> [Entries shown]
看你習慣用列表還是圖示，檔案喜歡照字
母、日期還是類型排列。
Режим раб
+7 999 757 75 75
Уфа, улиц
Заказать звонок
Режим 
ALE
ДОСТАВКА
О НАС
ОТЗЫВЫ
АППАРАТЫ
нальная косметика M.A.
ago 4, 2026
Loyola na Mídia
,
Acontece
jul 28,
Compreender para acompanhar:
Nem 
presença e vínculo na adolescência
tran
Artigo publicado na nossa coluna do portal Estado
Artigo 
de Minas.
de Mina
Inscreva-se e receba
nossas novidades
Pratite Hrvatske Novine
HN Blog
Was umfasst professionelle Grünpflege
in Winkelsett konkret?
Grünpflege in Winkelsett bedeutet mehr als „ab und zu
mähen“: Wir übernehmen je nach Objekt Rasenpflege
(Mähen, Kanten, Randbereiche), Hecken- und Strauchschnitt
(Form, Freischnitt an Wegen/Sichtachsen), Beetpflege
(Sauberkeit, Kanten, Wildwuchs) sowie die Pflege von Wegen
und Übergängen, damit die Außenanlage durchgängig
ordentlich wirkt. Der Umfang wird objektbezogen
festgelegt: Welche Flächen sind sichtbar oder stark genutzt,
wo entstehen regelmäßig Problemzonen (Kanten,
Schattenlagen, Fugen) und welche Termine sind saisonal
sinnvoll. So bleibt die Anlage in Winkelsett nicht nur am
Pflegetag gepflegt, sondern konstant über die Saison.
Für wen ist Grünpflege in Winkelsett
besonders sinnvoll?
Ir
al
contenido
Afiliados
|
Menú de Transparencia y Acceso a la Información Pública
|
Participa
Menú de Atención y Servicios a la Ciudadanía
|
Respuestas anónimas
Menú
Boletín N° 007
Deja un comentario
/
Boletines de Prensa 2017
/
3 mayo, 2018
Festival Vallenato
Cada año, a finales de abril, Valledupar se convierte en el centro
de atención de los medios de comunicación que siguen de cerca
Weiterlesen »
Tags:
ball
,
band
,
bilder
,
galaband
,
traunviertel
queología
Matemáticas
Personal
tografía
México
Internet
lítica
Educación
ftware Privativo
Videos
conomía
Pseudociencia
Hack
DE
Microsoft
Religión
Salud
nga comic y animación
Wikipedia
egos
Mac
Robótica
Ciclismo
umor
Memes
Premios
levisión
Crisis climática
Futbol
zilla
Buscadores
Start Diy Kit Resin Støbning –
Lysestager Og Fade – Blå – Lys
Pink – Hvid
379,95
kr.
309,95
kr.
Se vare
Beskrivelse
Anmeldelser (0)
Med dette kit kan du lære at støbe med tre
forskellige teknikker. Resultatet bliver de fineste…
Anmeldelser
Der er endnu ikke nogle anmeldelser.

> [Required action]
Each line that holds the string "Wegen" is to be copied from the entries above.

> [Task output]
(Form, Freischnitt an Wegen/Sichtachsen), Beetpflege
(Sauberkeit, Kanten, Wildwuchs) sowie die Pflege von Wegen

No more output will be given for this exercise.